EXERCISE OBJECTIVE
Skip the pictures and repeat each line of the data exactly.

- - - - - - -

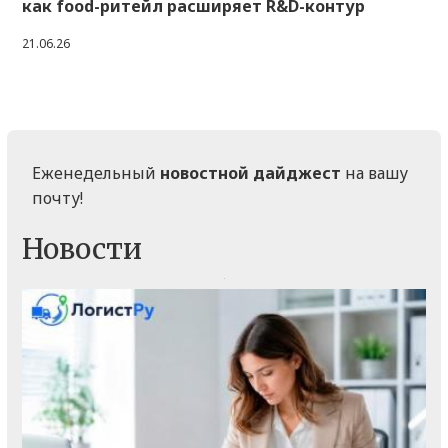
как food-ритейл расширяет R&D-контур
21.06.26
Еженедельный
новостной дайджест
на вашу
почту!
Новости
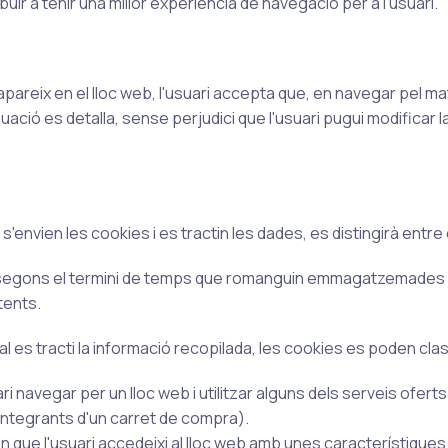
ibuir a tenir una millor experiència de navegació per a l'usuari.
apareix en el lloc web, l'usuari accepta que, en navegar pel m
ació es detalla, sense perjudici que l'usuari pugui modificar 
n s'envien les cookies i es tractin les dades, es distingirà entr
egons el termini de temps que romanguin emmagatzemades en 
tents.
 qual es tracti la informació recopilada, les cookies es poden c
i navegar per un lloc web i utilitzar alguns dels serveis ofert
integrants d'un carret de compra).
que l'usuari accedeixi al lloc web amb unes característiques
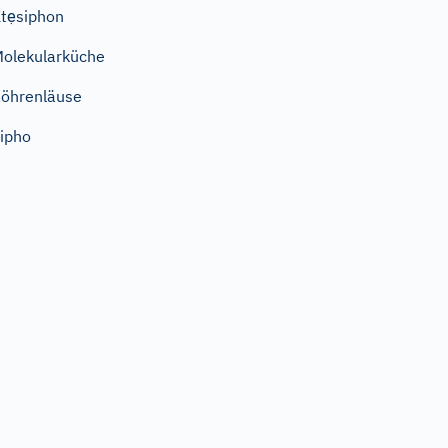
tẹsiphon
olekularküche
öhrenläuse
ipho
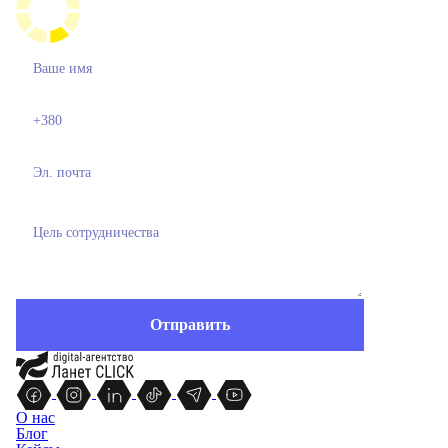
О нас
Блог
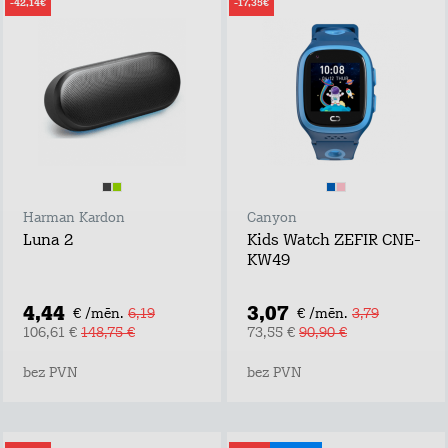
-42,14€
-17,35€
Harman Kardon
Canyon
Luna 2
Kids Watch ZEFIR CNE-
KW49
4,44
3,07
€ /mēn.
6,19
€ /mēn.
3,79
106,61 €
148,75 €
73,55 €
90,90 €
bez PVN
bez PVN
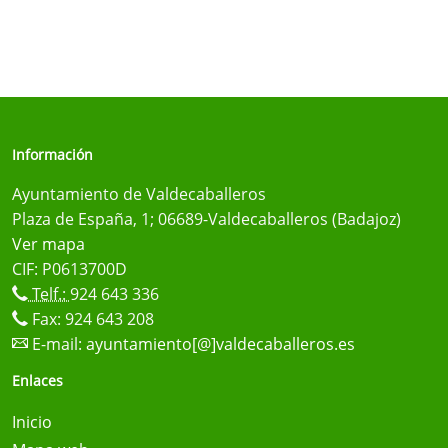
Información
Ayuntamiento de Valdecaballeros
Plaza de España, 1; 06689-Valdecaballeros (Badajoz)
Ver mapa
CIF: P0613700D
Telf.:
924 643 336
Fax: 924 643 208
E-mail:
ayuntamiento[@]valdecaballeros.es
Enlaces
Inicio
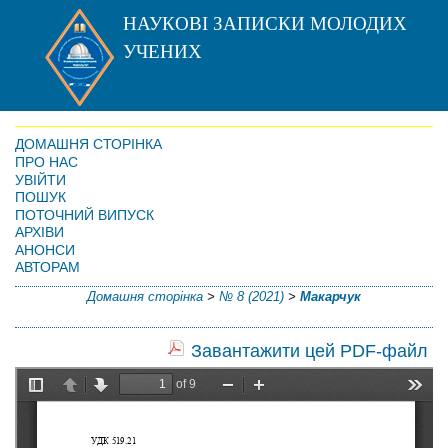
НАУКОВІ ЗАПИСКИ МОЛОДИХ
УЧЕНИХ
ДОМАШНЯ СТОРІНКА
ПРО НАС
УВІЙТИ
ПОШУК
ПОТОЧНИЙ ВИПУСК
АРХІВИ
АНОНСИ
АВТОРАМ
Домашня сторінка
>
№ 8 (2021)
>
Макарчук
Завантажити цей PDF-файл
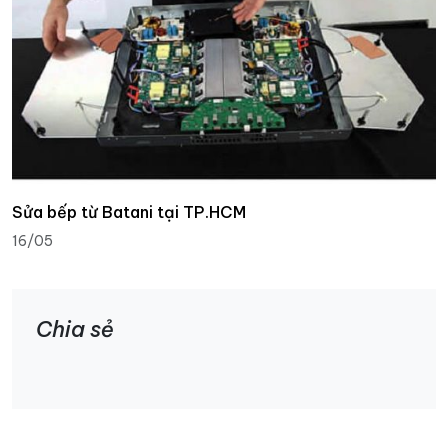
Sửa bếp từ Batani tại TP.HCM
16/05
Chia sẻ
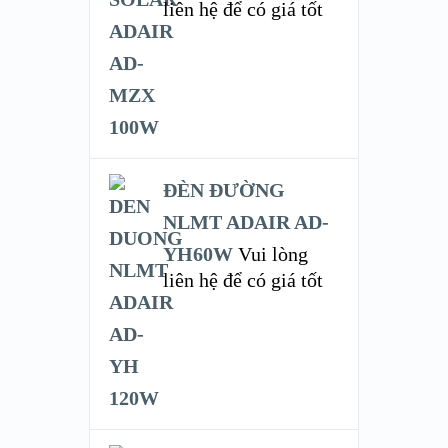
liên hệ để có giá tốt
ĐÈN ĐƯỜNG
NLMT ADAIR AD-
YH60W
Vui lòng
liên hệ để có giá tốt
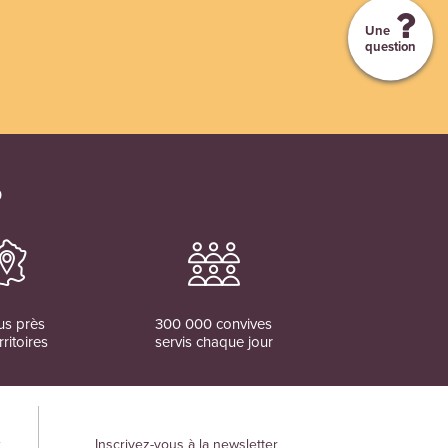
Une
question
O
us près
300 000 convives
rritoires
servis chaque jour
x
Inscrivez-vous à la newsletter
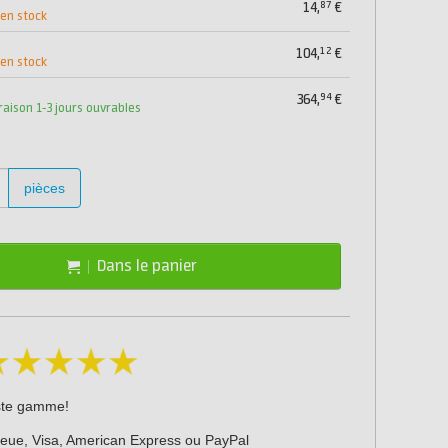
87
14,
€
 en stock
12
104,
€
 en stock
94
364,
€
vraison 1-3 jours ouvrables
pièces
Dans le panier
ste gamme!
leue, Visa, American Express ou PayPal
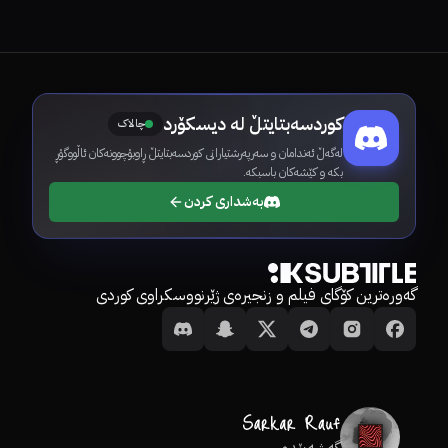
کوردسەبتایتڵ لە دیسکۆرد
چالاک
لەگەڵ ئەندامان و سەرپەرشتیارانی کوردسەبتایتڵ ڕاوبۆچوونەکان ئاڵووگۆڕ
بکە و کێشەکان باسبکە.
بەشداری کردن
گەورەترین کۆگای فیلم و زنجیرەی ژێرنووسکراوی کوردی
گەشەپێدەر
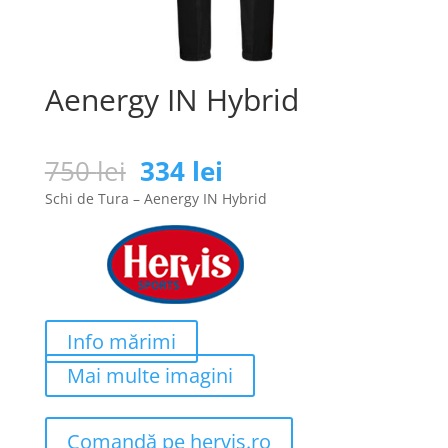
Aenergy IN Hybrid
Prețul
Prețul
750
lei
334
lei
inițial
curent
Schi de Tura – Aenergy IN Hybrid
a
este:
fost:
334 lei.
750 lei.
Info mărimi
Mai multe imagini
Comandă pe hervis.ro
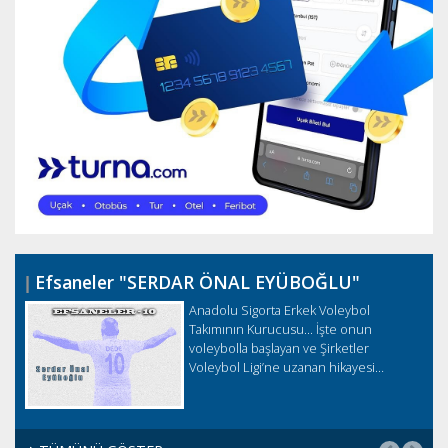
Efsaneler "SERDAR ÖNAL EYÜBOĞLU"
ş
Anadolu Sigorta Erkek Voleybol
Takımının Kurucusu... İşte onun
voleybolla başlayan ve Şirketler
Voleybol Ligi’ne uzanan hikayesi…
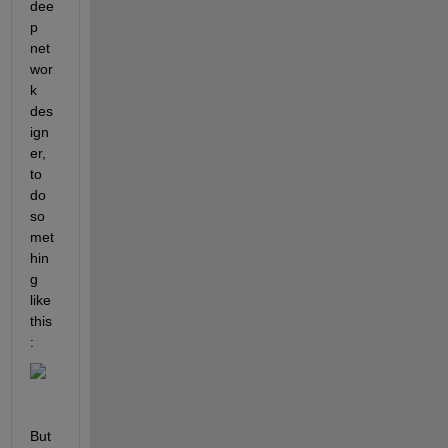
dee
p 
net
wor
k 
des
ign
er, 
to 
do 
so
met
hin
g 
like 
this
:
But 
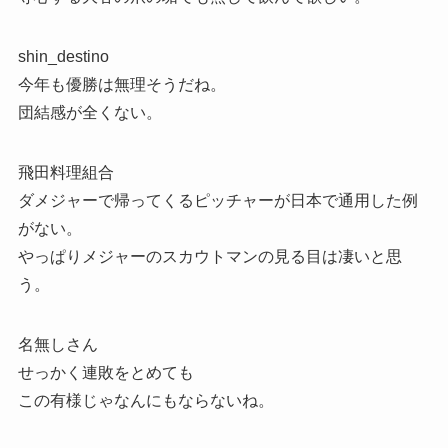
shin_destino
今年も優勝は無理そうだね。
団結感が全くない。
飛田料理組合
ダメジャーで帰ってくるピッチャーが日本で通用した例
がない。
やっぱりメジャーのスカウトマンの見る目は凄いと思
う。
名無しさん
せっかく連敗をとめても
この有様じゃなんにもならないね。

- - - - - - -

COMPLETED EXERCISE
как food-ритейл расширяет R&D-контур
21.06.26
Еженедельный
новостной дайджест
на вашу
почту!
Новости
ibuir a tenir una millor experiència de navegació per a l'usuari.
apareix en el lloc web, l'usuari accepta que, en navegar pel m
ació es detalla, sense perjudici que l'usuari pugui modificar 
n s'envien les cookies i es tractin les dades, es distingirà entr
egons el termini de temps que romanguin emmagatzemades en 
tents.
 qual es tracti la informació recopilada, les cookies es poden c
i navegar per un lloc web i utilitzar alguns dels serveis ofert
integrants d'un carret de compra).
que l'usuari accedeixi al lloc web amb unes característiques
tẹsiphon
olekularküche
öhrenläuse
ipho
О нас
Блог
-42,14€
-17,35€
Harman Kardon
Canyon
Luna 2
Kids Watch ZEFIR CNE-
KW49
4,44
3,07
€ /mēn.
6,19
€ /mēn.
3,79
106,61 €
148,75 €
73,55 €
90,90 €
bez PVN
bez PVN
Información
Ayuntamiento de Valdecaballeros
Plaza de España, 1; 06689-Valdecaballeros (Badajoz)
Ver mapa
CIF: P0613700D
Telf.:
924 643 336
Fax: 924 643 208
E-mail:
ayuntamiento[@]valdecaballeros.es
Enlaces
Inicio
НАУКОВІ ЗАПИСКИ МОЛОДИХ
УЧЕНИХ
ДОМАШНЯ СТОРІНКА
ПРО НАС
УВІЙТИ
ПОШУК
ПОТОЧНИЙ ВИПУСК
АРХІВИ
АНОНСИ
АВТОРАМ
Домашня сторінка
>
№ 8 (2021)
>
Макарчук
Завантажити цей PDF-файл
Sửa bếp từ Batani tại TP.HCM
16/05
Chia sẻ
liên hệ để có giá tốt
ĐÈN ĐƯỜNG
NLMT ADAIR AD-
YH60W
Vui lòng
liên hệ để có giá tốt
Une
question
O
us près
300 000 convives
rritoires
servis chaque jour
x
Inscrivez-vous à la newsletter
87
14,
€
 en stock
12
104,
€
 en stock
94
364,
€
vraison 1-3 jours ouvrables
pièces
Dans le panier
ste gamme!
leue, Visa, American Express ou PayPal
کوردسەبتایتڵ لە دیسکۆرد
چالاک
لەگەڵ ئەندامان و سەرپەرشتیارانی کوردسەبتایتڵ ڕاوبۆچوونەکان ئاڵووگۆڕ
بکە و کێشەکان باسبکە.
بەشداری کردن
گەورەترین کۆگای فیلم و زنجیرەی ژێرنووسکراوی کوردی
گەشەپێدەر
Aenergy IN Hybrid
Prețul
Prețul
750
lei
334
lei
inițial
curent
Schi de Tura – Aenergy IN Hybrid
a
este:
fost:
334 lei.
750 lei.
Info mărimi
Mai multe imagini
Comandă pe hervis.ro
Efsaneler "SERDAR ÖNAL EYÜBOĞLU"
ş
Anadolu Sigorta Erkek Voleybol
Takımının Kurucusu... İşte onun
voleybolla başlayan ve Şirketler
Voleybol Ligi’ne uzanan hikayesi…
dee
p 
net
wor
k 
des
ign
er, 
to 
do 
so
met
hin
g 
like 
this
:
But 
shin_destino
今年も優勝は無理そうだね。
団結感が全くない。
飛田料理組合
ダメジャーで帰ってくるピッチャーが日本で通用した例
がない。
やっぱりメジャーのスカウトマンの見る目は凄いと思
う。
名無しさん
せっかく連敗をとめても
この有様じゃなんにもならないね。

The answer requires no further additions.